Rip’d from the pages of my Aussie childhood: Blinky Bill

I grew up with this book. My copy is a little battered and bruised from being read constantly; surely not a bad thing when it comes to books -
I grew up with this book. My copy is a little battered and bruised from being read constantly; surely not a bad thing when it comes to books (image via National Archives Australia)

 

Blinky Bill is an Aussie icon.

First appearing in Brooke Nicholls’ 1933 book Jacko – The Broadcasting Kookaburra, Blinky Bill was the creation of Dorothy Wall who conjured up a young, feisty anthropomorphic koala who did everything a young boy such as I was then wanted to do.

He had a bunch of wonderful friends – Splodge the kangaroo, Flap the platypus, Marcia the marsupial mouse, and good old Mr Wombat aka Wombo (Blinky’s name for him) who acted as the Mr Miyagi of the books – a loving mother and sweet adopted sister Nutsy, and grand adventures in the Australian bush that had danger and fun in equal measure.
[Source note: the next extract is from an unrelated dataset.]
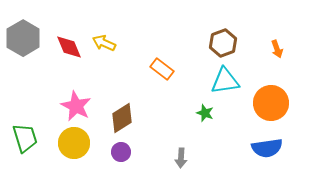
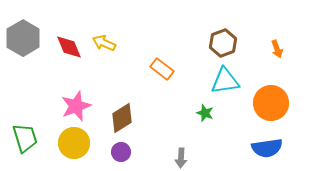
pink star: rotated 24 degrees clockwise
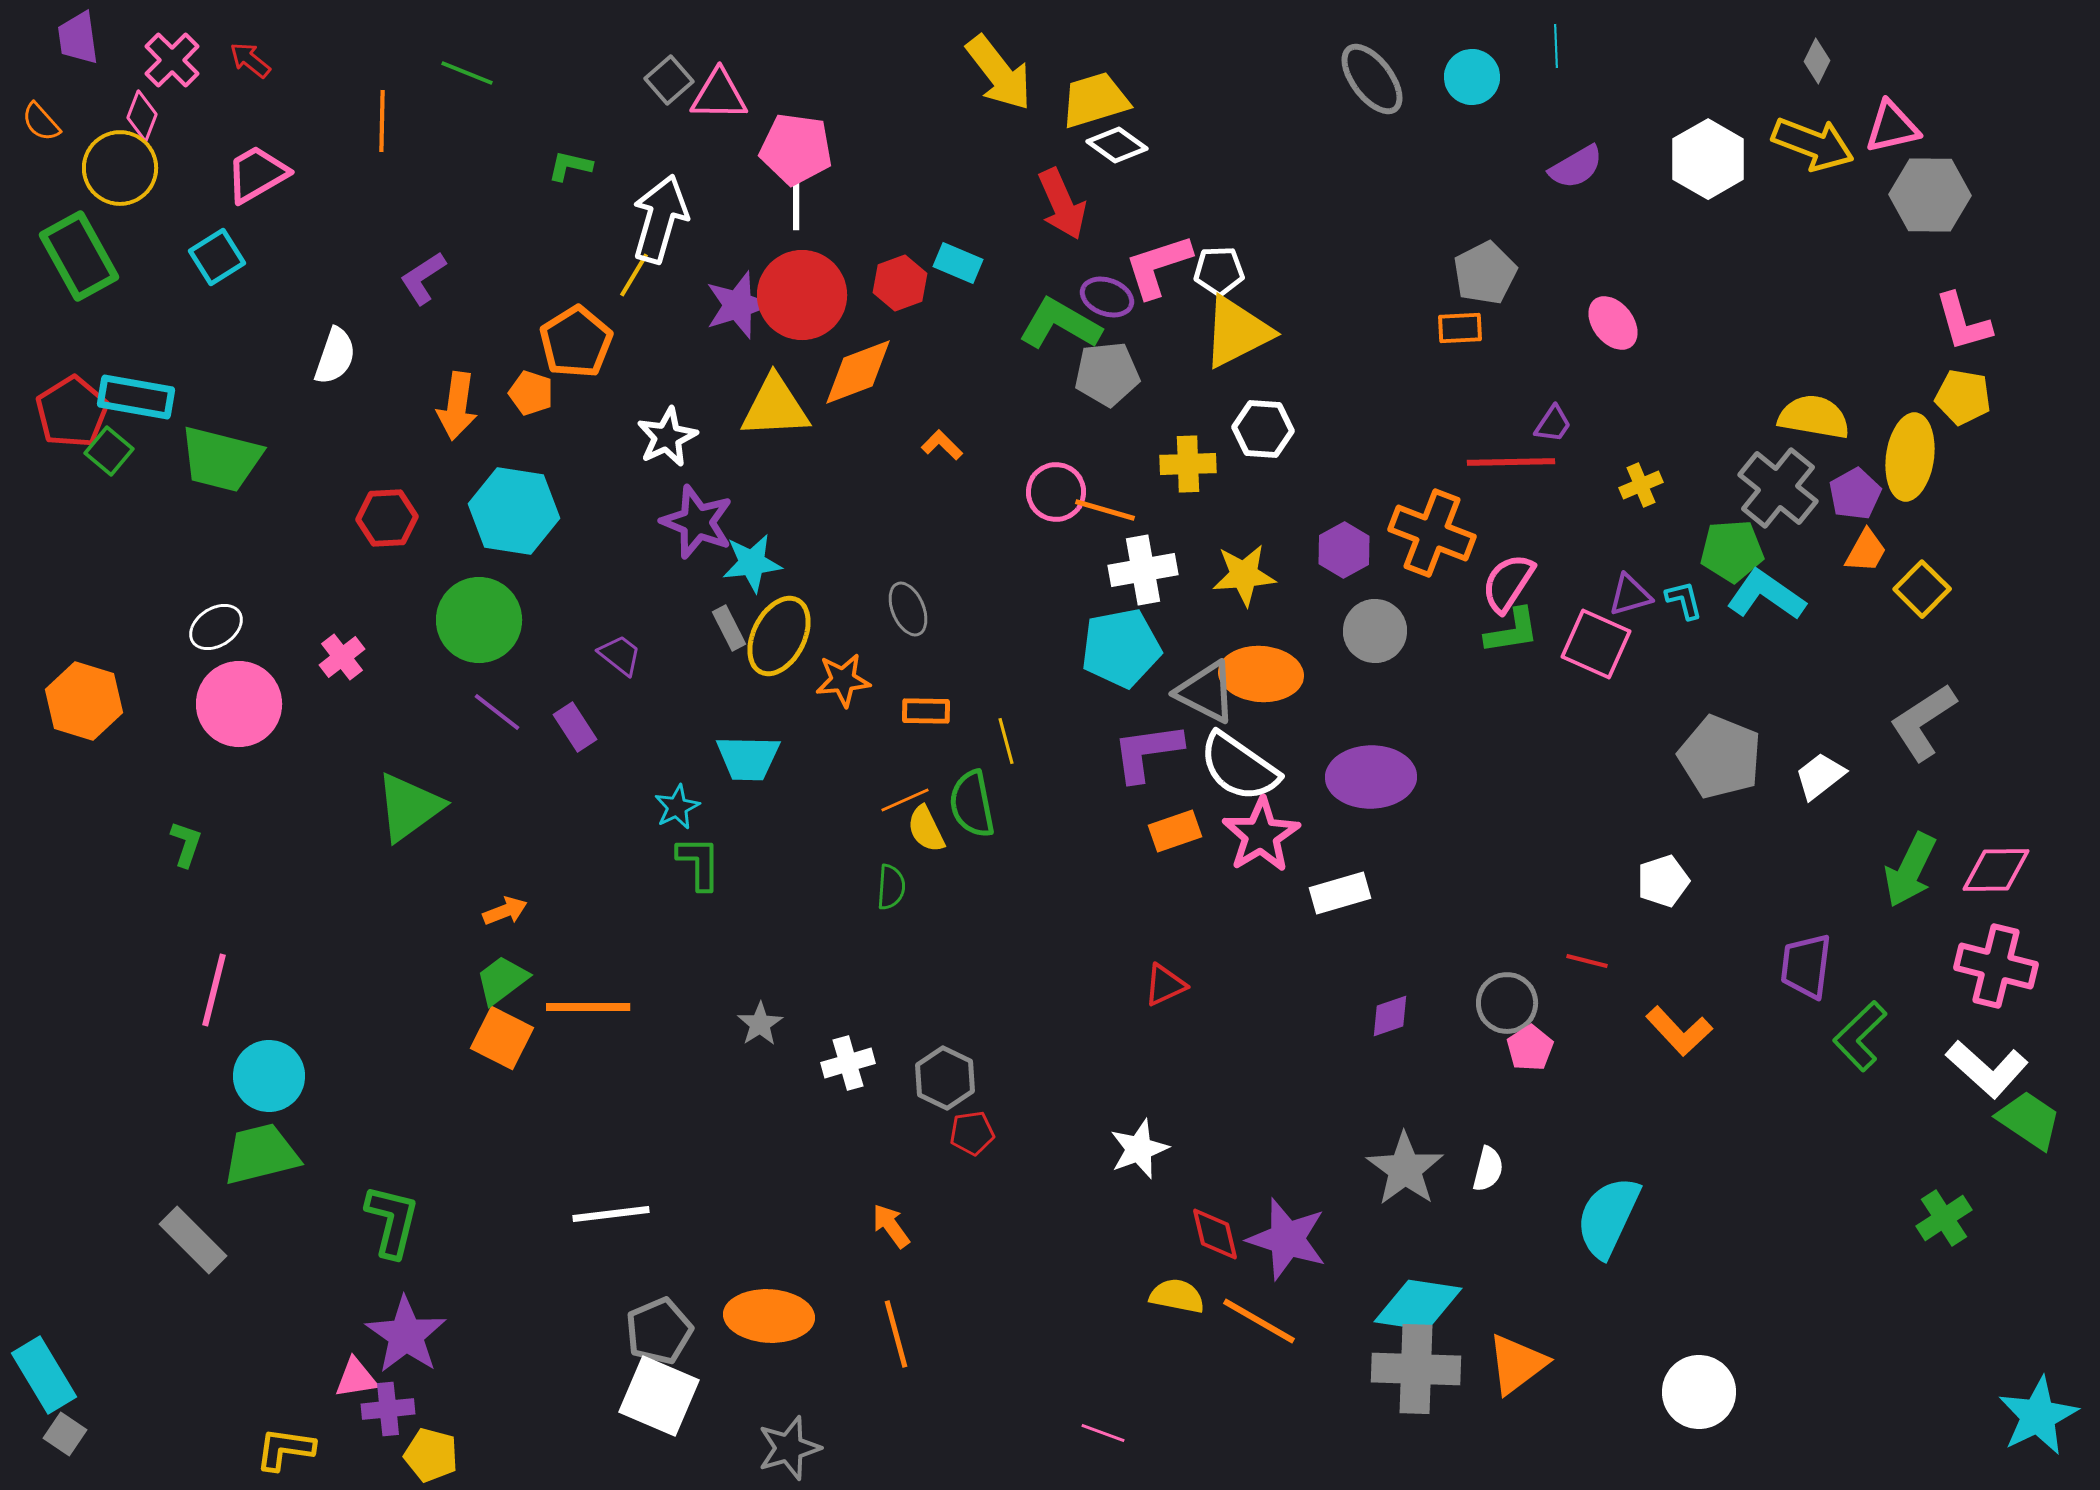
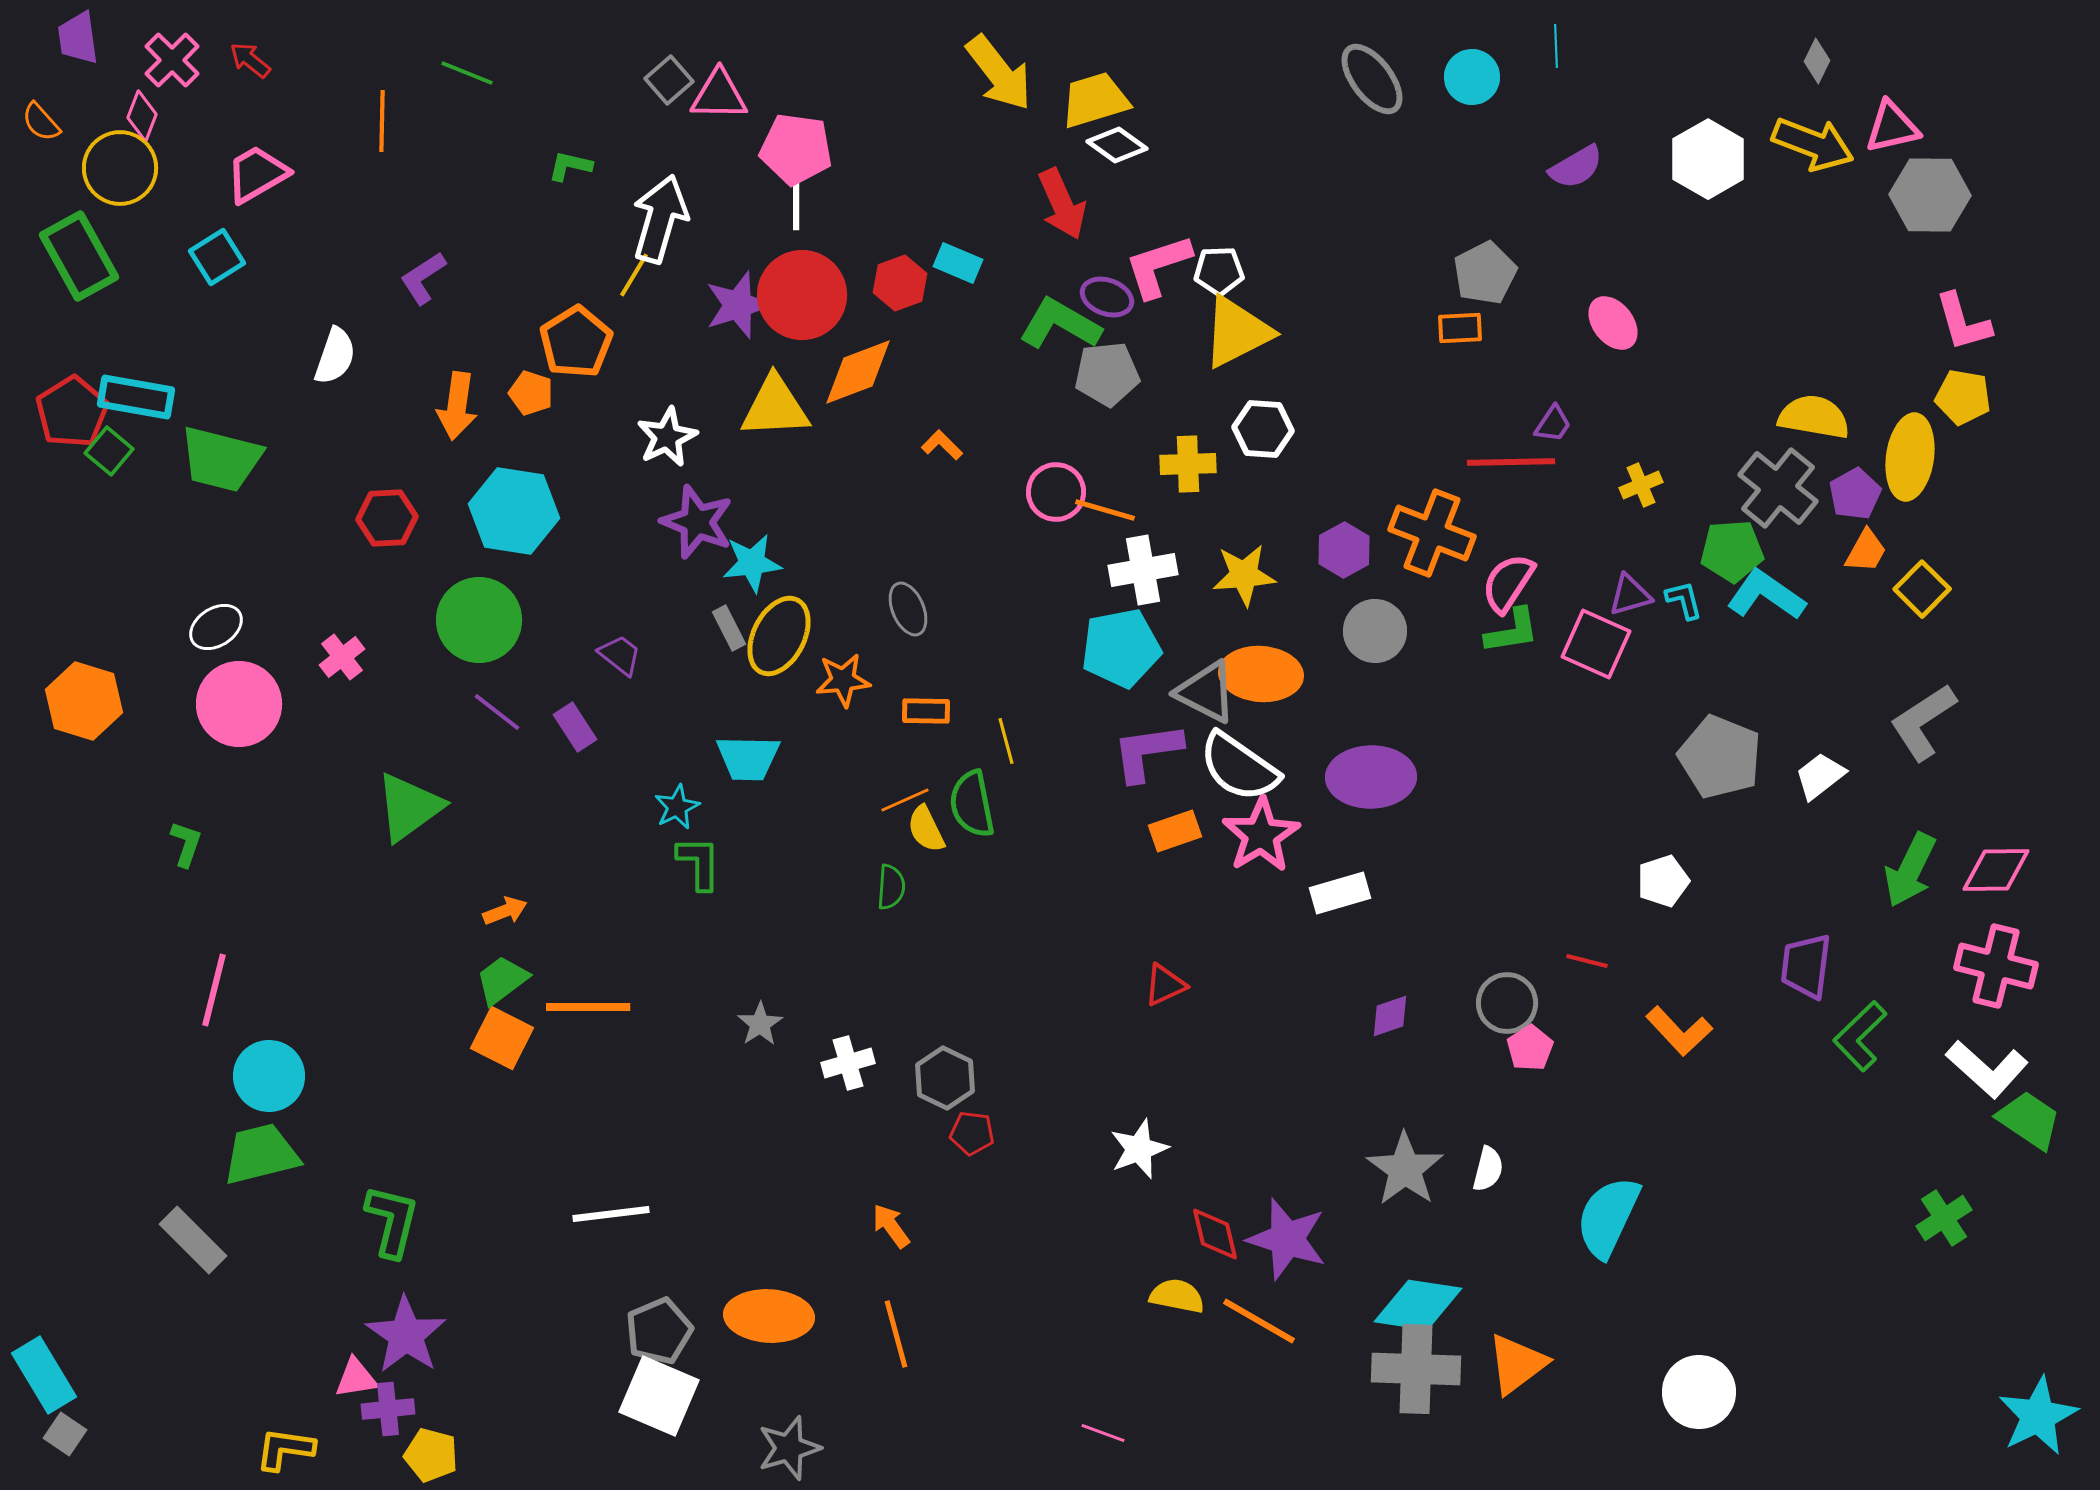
red pentagon at (972, 1133): rotated 15 degrees clockwise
It was hard not to fall in love with a character like that who got to do amazing things, get into scrapes and escape from them in the nick of time, lesson hopefully learned, who learnt life lessons, albeit grudgingly sometimes, as he did things that any kid would do.

In that respect, Wall captured childhood perfectly; specifically what an Aussie childhood could be like.

Granted, we didn’t all go running through the bushland,  go to fairs with a riot of produce on sale or run away from home, have conversations with snakes or Willie Wagtails (a bird) but we did push things a little too far in our learning about the world, become friends with people who weren’t he best fit for us or influence on us, and delighted and exasperated our mothers in equal measure.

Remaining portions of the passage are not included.